> **REQUIREMENT**: For the entries below, repeat exactly each line starting with the one that contains "traitement des données." and going on through the one that contains "Avviso di selezione ESTERNA per il reclutamento di Esperti PN", and no others.

> **INFORMATION PROVIDED**:
■ ■ ■ ■ ■ ■ ■

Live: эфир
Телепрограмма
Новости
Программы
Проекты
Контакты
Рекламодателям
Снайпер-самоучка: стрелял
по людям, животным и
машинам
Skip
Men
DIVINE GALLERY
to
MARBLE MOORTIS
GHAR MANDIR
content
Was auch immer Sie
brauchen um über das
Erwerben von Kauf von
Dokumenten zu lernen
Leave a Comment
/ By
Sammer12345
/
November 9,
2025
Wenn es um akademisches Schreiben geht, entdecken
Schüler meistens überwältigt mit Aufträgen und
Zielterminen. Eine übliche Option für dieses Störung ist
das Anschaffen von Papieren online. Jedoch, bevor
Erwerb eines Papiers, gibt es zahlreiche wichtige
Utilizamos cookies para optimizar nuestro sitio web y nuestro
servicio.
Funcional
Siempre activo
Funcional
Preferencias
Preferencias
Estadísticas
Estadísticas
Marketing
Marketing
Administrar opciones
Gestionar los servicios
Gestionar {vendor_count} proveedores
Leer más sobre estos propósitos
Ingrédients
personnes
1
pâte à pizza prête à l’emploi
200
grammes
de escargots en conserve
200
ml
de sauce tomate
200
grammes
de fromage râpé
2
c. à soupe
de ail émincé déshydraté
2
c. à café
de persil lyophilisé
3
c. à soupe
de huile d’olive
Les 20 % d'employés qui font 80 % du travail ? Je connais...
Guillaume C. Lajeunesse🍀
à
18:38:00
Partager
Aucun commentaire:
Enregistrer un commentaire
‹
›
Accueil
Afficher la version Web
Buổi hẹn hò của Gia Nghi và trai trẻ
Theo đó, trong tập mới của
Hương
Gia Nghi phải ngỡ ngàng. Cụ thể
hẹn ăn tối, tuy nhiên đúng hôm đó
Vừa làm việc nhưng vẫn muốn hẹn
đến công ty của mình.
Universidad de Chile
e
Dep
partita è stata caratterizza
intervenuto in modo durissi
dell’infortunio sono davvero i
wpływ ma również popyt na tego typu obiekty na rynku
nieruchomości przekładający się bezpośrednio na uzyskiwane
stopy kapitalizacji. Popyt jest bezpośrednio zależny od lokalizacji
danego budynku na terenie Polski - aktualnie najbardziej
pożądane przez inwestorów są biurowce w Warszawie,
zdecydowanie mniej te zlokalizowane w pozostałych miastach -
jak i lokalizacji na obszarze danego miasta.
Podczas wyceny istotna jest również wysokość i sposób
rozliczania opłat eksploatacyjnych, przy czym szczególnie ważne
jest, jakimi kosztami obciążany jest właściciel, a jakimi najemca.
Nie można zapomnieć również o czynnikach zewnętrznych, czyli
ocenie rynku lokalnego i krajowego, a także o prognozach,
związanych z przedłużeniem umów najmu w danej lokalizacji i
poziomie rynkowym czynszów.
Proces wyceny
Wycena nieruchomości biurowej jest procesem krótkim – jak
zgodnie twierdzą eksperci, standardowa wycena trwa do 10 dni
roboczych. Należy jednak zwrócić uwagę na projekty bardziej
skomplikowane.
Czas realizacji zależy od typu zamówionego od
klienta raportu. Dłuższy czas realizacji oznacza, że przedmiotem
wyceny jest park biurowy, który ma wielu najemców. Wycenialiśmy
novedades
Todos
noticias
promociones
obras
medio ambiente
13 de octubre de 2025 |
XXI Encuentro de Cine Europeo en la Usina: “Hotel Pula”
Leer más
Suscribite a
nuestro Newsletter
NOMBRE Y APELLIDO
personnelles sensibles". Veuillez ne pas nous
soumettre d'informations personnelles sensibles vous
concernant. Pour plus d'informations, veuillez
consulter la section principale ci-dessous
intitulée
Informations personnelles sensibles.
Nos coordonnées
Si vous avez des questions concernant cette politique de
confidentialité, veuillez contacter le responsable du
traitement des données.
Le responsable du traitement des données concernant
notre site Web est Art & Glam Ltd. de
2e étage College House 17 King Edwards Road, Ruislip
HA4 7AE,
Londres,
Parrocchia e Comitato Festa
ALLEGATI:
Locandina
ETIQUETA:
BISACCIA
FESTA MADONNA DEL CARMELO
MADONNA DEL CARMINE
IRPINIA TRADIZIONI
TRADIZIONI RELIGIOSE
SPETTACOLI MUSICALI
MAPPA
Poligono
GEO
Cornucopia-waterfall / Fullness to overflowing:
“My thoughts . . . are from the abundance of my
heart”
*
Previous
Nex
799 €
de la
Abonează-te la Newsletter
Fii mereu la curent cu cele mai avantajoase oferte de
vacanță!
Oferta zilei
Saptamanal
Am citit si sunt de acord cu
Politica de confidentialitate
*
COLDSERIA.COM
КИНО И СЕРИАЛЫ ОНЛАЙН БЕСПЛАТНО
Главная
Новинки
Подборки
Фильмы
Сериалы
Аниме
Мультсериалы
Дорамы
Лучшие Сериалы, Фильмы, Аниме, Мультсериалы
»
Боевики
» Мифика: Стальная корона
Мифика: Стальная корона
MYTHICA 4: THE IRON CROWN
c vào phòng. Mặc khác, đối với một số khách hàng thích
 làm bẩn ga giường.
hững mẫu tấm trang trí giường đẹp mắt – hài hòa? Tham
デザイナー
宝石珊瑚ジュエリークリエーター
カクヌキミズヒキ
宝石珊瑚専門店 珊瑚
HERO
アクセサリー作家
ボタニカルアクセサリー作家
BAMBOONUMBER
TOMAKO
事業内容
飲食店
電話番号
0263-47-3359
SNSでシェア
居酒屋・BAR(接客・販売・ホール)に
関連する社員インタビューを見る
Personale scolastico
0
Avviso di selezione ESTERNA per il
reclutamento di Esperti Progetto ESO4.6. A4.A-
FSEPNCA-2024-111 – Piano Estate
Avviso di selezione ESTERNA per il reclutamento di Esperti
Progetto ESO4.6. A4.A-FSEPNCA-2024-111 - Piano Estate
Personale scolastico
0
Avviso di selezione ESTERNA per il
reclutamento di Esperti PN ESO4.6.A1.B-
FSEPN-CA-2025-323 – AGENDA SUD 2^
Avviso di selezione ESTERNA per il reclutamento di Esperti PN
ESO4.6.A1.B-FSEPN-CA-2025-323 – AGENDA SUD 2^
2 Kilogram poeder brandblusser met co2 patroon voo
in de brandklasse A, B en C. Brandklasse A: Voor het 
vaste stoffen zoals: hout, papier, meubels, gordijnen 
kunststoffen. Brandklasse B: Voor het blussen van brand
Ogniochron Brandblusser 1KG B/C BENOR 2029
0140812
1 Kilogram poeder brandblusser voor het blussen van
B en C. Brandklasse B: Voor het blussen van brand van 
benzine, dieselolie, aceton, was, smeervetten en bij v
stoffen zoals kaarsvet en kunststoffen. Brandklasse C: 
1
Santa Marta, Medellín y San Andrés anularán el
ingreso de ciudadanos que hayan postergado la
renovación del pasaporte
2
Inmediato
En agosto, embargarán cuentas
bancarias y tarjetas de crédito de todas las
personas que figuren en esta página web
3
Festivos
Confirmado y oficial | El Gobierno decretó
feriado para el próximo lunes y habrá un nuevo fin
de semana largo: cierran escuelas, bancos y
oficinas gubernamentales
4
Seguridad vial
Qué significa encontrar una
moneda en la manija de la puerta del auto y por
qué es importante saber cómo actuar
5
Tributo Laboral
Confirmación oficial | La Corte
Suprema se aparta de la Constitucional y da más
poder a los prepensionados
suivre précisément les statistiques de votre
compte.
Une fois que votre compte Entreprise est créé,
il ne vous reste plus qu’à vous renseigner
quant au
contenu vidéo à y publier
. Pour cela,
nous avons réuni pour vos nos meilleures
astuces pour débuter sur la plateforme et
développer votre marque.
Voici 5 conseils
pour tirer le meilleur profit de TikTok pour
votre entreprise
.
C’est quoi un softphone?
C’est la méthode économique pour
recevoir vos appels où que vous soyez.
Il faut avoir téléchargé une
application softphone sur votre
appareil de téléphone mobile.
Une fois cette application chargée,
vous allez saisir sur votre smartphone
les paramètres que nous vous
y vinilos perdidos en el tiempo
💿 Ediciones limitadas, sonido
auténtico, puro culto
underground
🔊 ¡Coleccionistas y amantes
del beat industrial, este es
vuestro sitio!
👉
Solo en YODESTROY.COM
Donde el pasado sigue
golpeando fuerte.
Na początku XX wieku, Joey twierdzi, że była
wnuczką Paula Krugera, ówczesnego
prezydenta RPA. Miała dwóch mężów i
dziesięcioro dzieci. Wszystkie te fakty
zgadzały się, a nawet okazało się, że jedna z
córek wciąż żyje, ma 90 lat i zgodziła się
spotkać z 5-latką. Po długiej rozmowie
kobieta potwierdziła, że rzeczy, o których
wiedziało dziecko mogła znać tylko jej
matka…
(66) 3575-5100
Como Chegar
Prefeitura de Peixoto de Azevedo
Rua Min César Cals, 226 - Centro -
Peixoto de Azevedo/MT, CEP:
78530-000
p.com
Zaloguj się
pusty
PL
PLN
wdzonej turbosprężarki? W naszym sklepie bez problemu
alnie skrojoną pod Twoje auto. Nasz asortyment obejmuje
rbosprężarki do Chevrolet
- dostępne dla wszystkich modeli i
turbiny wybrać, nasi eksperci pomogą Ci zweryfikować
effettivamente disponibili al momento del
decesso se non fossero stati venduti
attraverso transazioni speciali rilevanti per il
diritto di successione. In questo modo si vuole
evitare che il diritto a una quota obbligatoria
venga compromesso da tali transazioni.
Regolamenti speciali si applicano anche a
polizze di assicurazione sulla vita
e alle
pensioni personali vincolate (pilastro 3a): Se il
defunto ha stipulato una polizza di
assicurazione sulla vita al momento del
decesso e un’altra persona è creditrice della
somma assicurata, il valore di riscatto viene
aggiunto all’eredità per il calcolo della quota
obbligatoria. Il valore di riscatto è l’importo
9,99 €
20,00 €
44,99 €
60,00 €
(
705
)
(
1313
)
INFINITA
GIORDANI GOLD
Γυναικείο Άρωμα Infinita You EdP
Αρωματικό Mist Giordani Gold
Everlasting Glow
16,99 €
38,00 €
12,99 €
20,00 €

■ ■ ■ ■ ■ ■ ■

> **WRITTEN ANSWER**:
traitement des données.
Le responsable du traitement des données concernant
notre site Web est Art & Glam Ltd. de
2e étage College House 17 King Edwards Road, Ruislip
HA4 7AE,
Londres,
Parrocchia e Comitato Festa
ALLEGATI:
Locandina
ETIQUETA:
BISACCIA
FESTA MADONNA DEL CARMELO
MADONNA DEL CARMINE
IRPINIA TRADIZIONI
TRADIZIONI RELIGIOSE
SPETTACOLI MUSICALI
MAPPA
Poligono
GEO
Cornucopia-waterfall / Fullness to overflowing:
“My thoughts . . . are from the abundance of my
heart”
*
Previous
Nex
799 €
de la
Abonează-te la Newsletter
Fii mereu la curent cu cele mai avantajoase oferte de
vacanță!
Oferta zilei
Saptamanal
Am citit si sunt de acord cu
Politica de confidentialitate
*
COLDSERIA.COM
КИНО И СЕРИАЛЫ ОНЛАЙН БЕСПЛАТНО
Главная
Новинки
Подборки
Фильмы
Сериалы
Аниме
Мультсериалы
Дорамы
Лучшие Сериалы, Фильмы, Аниме, Мультсериалы
»
Боевики
» Мифика: Стальная корона
Мифика: Стальная корона
MYTHICA 4: THE IRON CROWN
c vào phòng. Mặc khác, đối với một số khách hàng thích
 làm bẩn ga giường.
hững mẫu tấm trang trí giường đẹp mắt – hài hòa? Tham
デザイナー
宝石珊瑚ジュエリークリエーター
カクヌキミズヒキ
宝石珊瑚専門店 珊瑚
HERO
アクセサリー作家
ボタニカルアクセサリー作家
BAMBOONUMBER
TOMAKO
事業内容
飲食店
電話番号
0263-47-3359
SNSでシェア
居酒屋・BAR(接客・販売・ホール)に
関連する社員インタビューを見る
Personale scolastico
0
Avviso di selezione ESTERNA per il
reclutamento di Esperti Progetto ESO4.6. A4.A-
FSEPNCA-2024-111 – Piano Estate
Avviso di selezione ESTERNA per il reclutamento di Esperti
Progetto ESO4.6. A4.A-FSEPNCA-2024-111 - Piano Estate
Personale scolastico
0
Avviso di selezione ESTERNA per il
reclutamento di Esperti PN ESO4.6.A1.B-
FSEPN-CA-2025-323 – AGENDA SUD 2^
Avviso di selezione ESTERNA per il reclutamento di Esperti PN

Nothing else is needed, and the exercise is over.